I experienced that with my D, so I got some very fine steel wool (OO) with which to remove it. I did that about 6 months ago and it has never returned. I wonder if others have had the same experience?


----------



## Snipe656 (Oct 22, 2009)

I have gotten some but I just grabbed some meguiars metal polish and a rag then cleaned it all up. I think if you religiously keep your car clean then it will not build up and need anything special to clean off or perhaps even notice.


----------



## TForan (Sep 1, 2010)

tlak77 said:


> I'm due for the service in few days, and during the winter I figure stock should do.
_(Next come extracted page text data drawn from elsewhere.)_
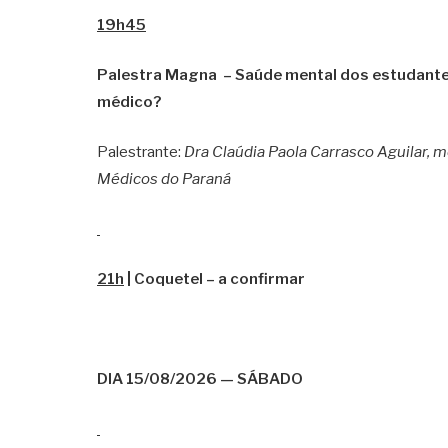
19h45
Palestra Magna – Saúde mental dos estudantes
médico?
Palestrante:
Dra Claúdia Paola Carrasco Aguilar, m
Médicos do Paraná
21h
| Coquetel – a confirmar
DIA 15/08/2026 — SÁBADO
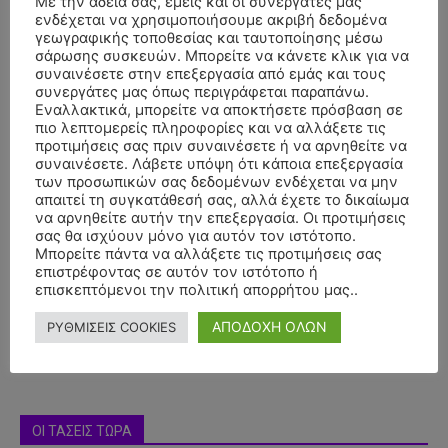
Με την άδειά σας, εμείς και οι συνεργάτες μας
ενδέχεται να χρησιμοποιήσουμε ακριβή δεδομένα
γεωγραφικής τοποθεσίας και ταυτοποίησης μέσω
σάρωσης συσκευών. Μπορείτε να κάνετε κλικ για να
συναινέσετε στην επεξεργασία από εμάς και τους
συνεργάτες μας όπως περιγράφεται παραπάνω.
Εναλλακτικά, μπορείτε να αποκτήσετε πρόσβαση σε
πιο λεπτομερείς πληροφορίες και να αλλάξετε τις
προτιμήσεις σας πριν συναινέσετε ή να αρνηθείτε να
συναινέσετε. Λάβετε υπόψη ότι κάποια επεξεργασία
των προσωπικών σας δεδομένων ενδέχεται να μην
απαιτεί τη συγκατάθεσή σας, αλλά έχετε το δικαίωμα
να αρνηθείτε αυτήν την επεξεργασία. Οι προτιμήσεις
- Advertisment -
σας θα ισχύουν μόνο για αυτόν τον ιστότοπο.
Μπορείτε πάντα να αλλάξετε τις προτιμήσεις σας
επιστρέφοντας σε αυτόν τον ιστότοπο ή
επισκεπτόμενοι την πολιτική απορρήτου μας..
ΑΠΟΔΟΧΗ ΟΛΩΝ
ΡΥΘΜΙΣΕΙΣ COOKIES
ΟΙ ΤΑΣΕΙΣ ΤΩΡΑ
Also, wanted to see if I get any codes without it as well - so I could get better feeling if they are caused by JBD.


 I thought I would leave mine off for the winter but as soon as it comes back from the dealer, it's going back on. JBD + the cold dense air =


----------



## Flyingman (Sep 13, 2009)

Kernel,

To be honest I would expect at least some amount of soot being a diesel, but have been very pleasantly surprised to not detect much if any on mine.

All of the emission controls are supposed to reduce or eliminate this stuff.

I'd at least report it to the dealer next service and ask them to respond. Maybe your fuel is not burning completely or the Particle Filter is not functioning properly.

Do you get a lot of open road driving at highway speeds for some amount of your daily drive? I get about 50% open highway at 80-90mph and then bumper to bumper with red lights the other 50%, in my approximate 50 minute commute, so would assume that the recycle mode is getting plenty of heat and flow to do it's job.


----------



## dalekressin (Sep 3, 2008)

Never thought about the soot on the car.
The photo looks a bit like on the back end of SUV from dust I always thought was due to aerodynamics.


----------



## 01silvercoupe (Jul 27, 2011)

I get the same soot on my 2001 330ci. Maybe it's back draft acting on the exhaust.


----------



## firstbimmer (May 25, 2006)

Think its aerodynamics. My 2007 335i had more tailpipe soot but less on back bumper and trunk. My 2011 335d msport has clean pipes but filthy back bumper. This after 7 months of ownership. Bothered me at first but now I just ignore it.


----------



## ljgmdad (Feb 2, 2012)

tlak77 said:


> I agree with airflow and I could buy that if whatever I'm wiping off was not pitch black, we get dust all summer long as you know  and it is in much lighter color.
> BTW I always protect my cars for winter with 3 layers of Klasse SG topped with 3 layers of 845 (which does attract dust) and after each wash I use Mothers spray wax which binds very well with my 845


I really need to give mine the 845 treatment. The wet look you've got in that signature picture is fantastic. Not many white paint jobs look like that! :thumbup:

PS, I have a little soot like you mention on the rear also. But I've always noticed that 335i tailpipes look dirtier than 335d tailpipes, so I figured the urea was doing something good in that regard.


----------